TASK: In the entries below, count each line holding the word "Tage". Answer with the total alone.

Top of GIVEN RECORDS

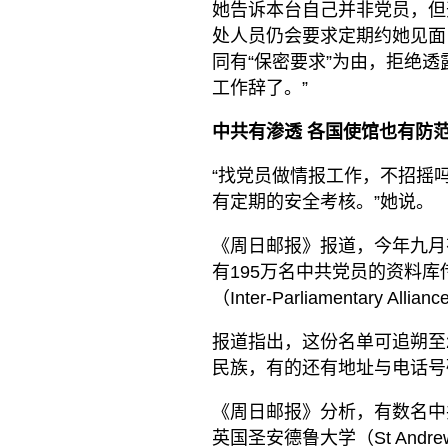
她告诉本台自己并非党员，但
处人员仍会要求定期约她见面
同有“保密要求”为由，拒绝
工作辞了。”
中共有渗透 各国使馆也有防
“找党员做情报工作，不招摇
有定期的安全考核。”她说。
《周日邮报》报道，今年九月有
有195万名中共党员的资料库
（Inter-Parliamentary Allia
报道指出，这份名单可追朔至
民族，有的还有地址与电话号
《周日邮报》分析，有数名中
英国圣安德鲁大学（St Andre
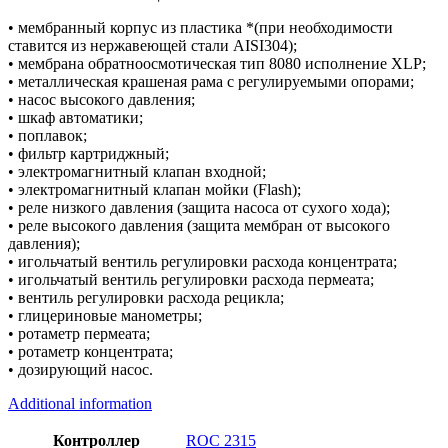
• мембранный корпус из пластика *(при необходимости
ставится из нержавеющей стали AISI304);
• мембрана обратноосмотическая тип 8080 исполнение XLP;
• металлическая крашеная рама с регулируемыми опорами;
• насос высокого давления;
• шкаф автоматики;
• поплавок;
• фильтр картриджный;
• электромагнитный клапан входной;
• электромагнитный клапан мойки (Flash);
• реле низкого давления (защита насоса от сухого хода);
• реле высокого давления (защита мембран от высокого
давления);
• игольчатый вентиль регулировки расхода концентрата;
• игольчатый вентиль регулировки расхода пермеата;
• вентиль регулировки расхода рецикла;
• глицериновые манометры;
• ротаметр пермеата;
• ротаметр концентрата;
• дозирующий насос.
Additional information
Контроллер
ROC 2315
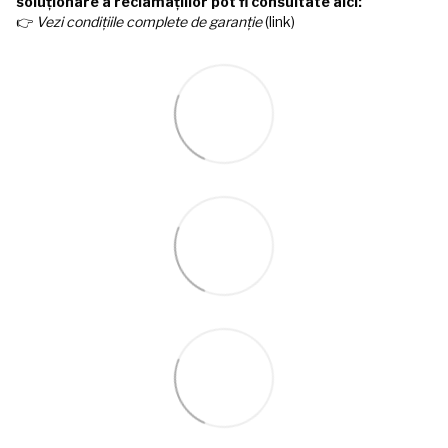
soluționare a reclamațiilor pot fi consultate aici:
👉
Vezi condițiile complete de garanție
(link)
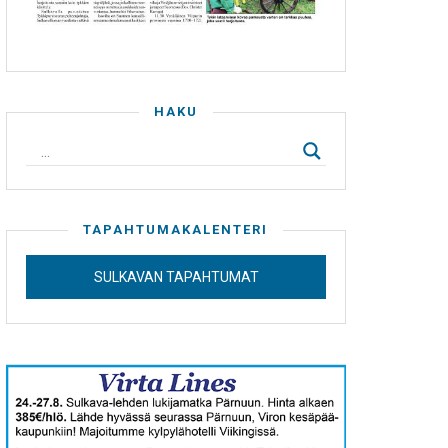
HAKU
TAPAHTUMAKALENTERI
SULKAVAN TAPAHTUMAT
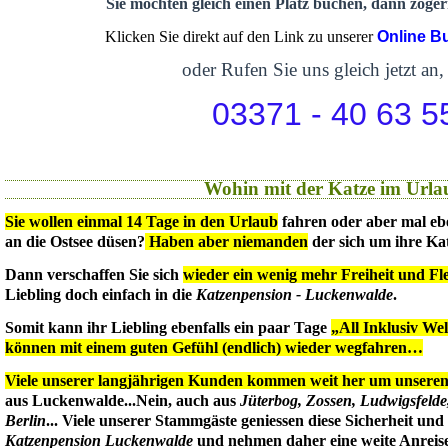
Sie möchten gleich einen Platz buchen, dann zögern
Klicken Sie direkt auf den Link zu unserer
Online B
oder Rufen Sie uns gleich jetzt an,
03371 - 40 63 5
Wohin mit der Katze im Urla
Sie wollen einmal 14 Tage in den Urlaub
fahren oder aber mal eb
an die Ostsee düsen?
Haben aber niemanden
der sich um ihre Ka
Dann verschaffen Sie sich
wieder ein wenig mehr Freiheit und Flex
Liebling doch einfach in die
Katzenpension - Luckenwalde
.
Somit kann ihr Liebling ebenfalls ein paar Tage
„All Inklusiv We
können mit einem guten Gefühl (endlich) wieder wegfahren…
Viele unserer langjährigen Kunden kommen weit her um unseren 
aus Luckenwalde...Nein, auch aus
Jüterbog, Zossen, Ludwigsfeld
Berlin
... Viele unserer Stammgäste geniessen diese Sicherheit un
Katzenpension Luckenwalde
und nehmen daher eine weite Anreise 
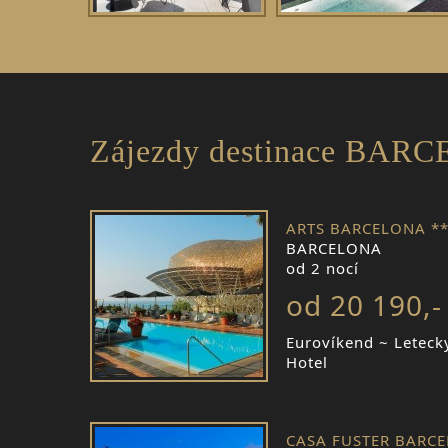
Zájezdy destinace BAR
ARTS BARCELONA **
BARCELONA
od 2 nocí
od 20 190,-
Eurovíkend ~ Leteck
Hotel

Bottom of GIVEN RECORDS

TASK ANSWER: 2